======== Data to use

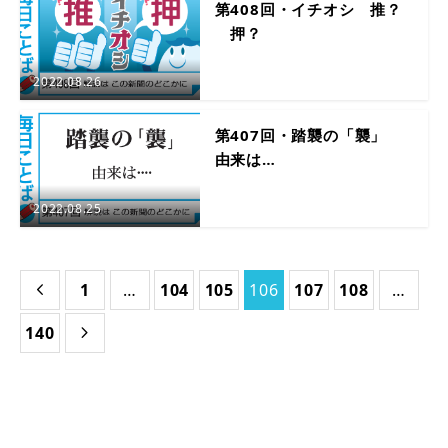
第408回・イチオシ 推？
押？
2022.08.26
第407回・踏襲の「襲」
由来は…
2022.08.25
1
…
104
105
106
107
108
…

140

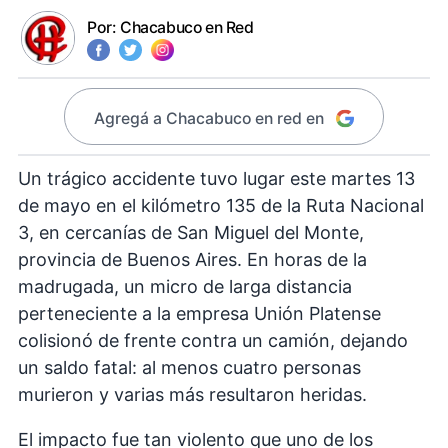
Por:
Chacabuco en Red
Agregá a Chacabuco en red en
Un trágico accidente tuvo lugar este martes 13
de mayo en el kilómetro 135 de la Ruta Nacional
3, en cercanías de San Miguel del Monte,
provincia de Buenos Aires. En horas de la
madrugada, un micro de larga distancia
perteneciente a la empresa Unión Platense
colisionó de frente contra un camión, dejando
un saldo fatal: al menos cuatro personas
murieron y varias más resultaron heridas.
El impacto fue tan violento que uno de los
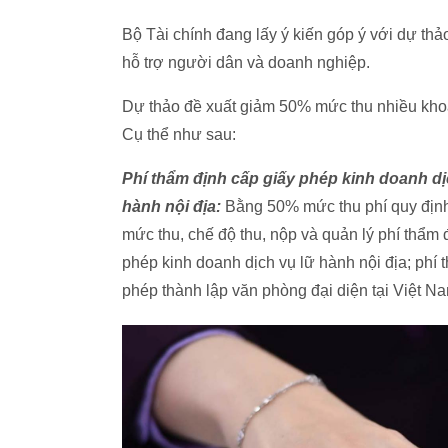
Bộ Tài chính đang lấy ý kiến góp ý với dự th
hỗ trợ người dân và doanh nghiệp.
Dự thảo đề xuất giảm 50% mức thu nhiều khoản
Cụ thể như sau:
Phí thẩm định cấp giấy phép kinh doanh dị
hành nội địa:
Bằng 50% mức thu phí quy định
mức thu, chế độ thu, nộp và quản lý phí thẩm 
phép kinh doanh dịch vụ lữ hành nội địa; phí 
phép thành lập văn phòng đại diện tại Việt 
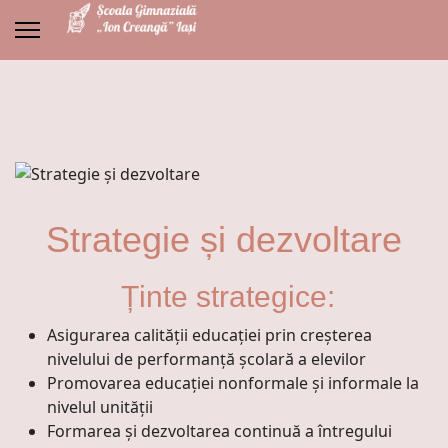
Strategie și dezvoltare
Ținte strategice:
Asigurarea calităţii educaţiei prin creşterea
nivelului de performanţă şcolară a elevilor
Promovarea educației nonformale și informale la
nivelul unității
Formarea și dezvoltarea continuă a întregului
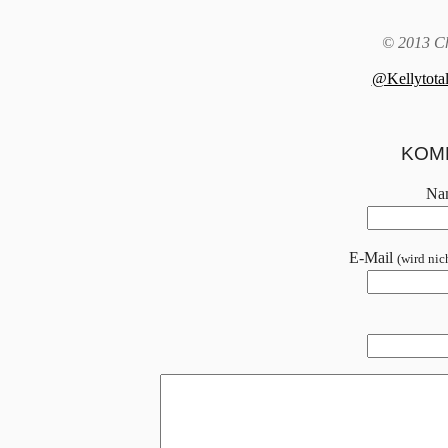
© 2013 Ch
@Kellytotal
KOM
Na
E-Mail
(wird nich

================

Extract exactly and only the lines above from the line containing "Agregá a Chacabuco en red en" through the line containing "madrugada, un micro de larga distancia", both end lines included.

Agregá a Chacabuco en red en
Un trágico accidente tuvo lugar este martes 13
de mayo en el kilómetro 135 de la Ruta Nacional
3, en cercanías de San Miguel del Monte,
provincia de Buenos Aires. En horas de la
madrugada, un micro de larga distancia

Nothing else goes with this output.